When the sauce is cool, place it in a plastic container with a lid and refrigerate.

This sauce will last up to 2 weeks when refrigerated.


It was a pleasure to cook with Isaac Hayes at his restaurant, Isaac Hayes music, food, passion. He explained to me that when you make this dessert for your significant other, not only will the bananas be blazing, but she will be, too! You can tell that Isaac is a real ladies' man.

Serves 4

2 tablespoons unsalted butter
2 bananas, split lengthwise and cut in half
1/2 cup maple syrup
1 cup raisins
1 1/2 teaspoons ground nutmeg
1 tablespoon ground cinnamon
1 cup cognac
4 scoops vanilla ice cream
1 cup chopped toasted pecans
1 cup shredded coconut
Whipped cream for garnish

Coat a saute pan with cooking spray and heat over medium heat. Add the butter to the pan, and when it is hot, add the bananas. Sear then on both sides.

Add the maple syrup and reduce by one-half. Add the raisins, nutmeg, and cinnamon. Cook for 1 minute. Add the cognac and carefully flame off the alcohol.

Spoon the blazed bananas into 4 serving bowls. Place a scoop of ice cream on each serving.

Sprinkle the pecans and shredded coconut over each scoop of ice cream. Spoon the remaining sauce on top. Place a spoonful of whipped cream on top of everything and enjoy!


Cooking the salmon on cedar planks is the method I use to infuse the great flavor of the cedar into the salmon. The wood needs to be soaked in water overnight to prevent it from catching fire. The cedar will smolder to create a smokehouse with your grill. Make sure the wood is not Wolmanized or treated.

Serves 4

1 cup honey
1/2 cup balsamic vinegar
1 cup dijon mustard
4 pieces cedar planks, 5 x 8 inches, soaked in water overnight
Four 8-ounce salmon fillets
Salt and black pepper to taste

Prepare an outdoor grill.

In a medium mixing bowl, whisk together the honey, vinegar, and mustard.

Place the soaked cedar planks on the grill grates.

Place the salmon fillets on the cedar planks. Brush with the honey-mustard glaze. Season with salt and pepper. Close the lid on the grill.

Watch the planks carefully to make sure they do not catch on fire.
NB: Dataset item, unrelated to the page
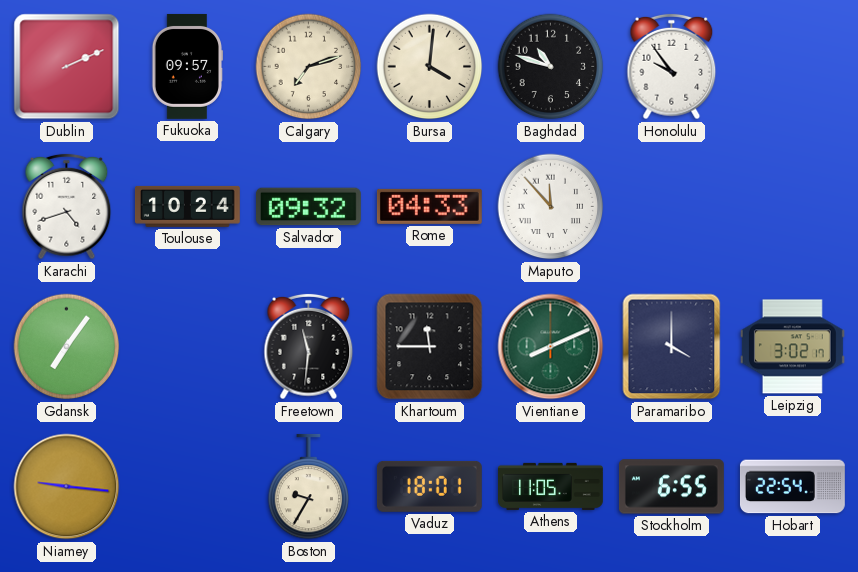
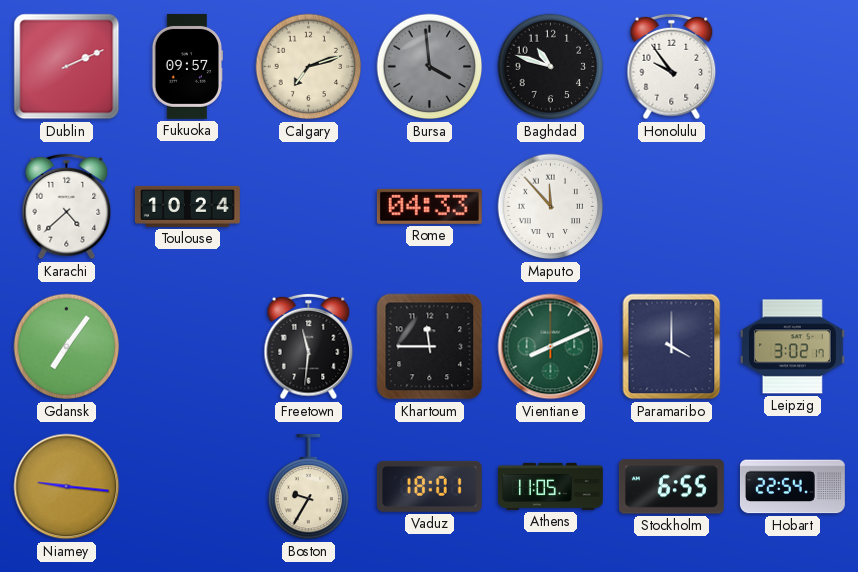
Bursa: 4:01 -> 3:59
Bursa dial: cream -> grey
Karachi: 4:42 -> 4:38
Salvador: 09:32 -> none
Be careful when you lift the lid not to breathe in the smoke.

Rotate the planks if necessary.

Glaze the fillets 3 or 4 times before they are completely cooked, which should take 8-10 minutes.

Use a spatula to remove the salmon from the cedar planks. If not burned too badly, the cedar may be reused.

Cedar-smoked salmon is best served with grilled vegetables.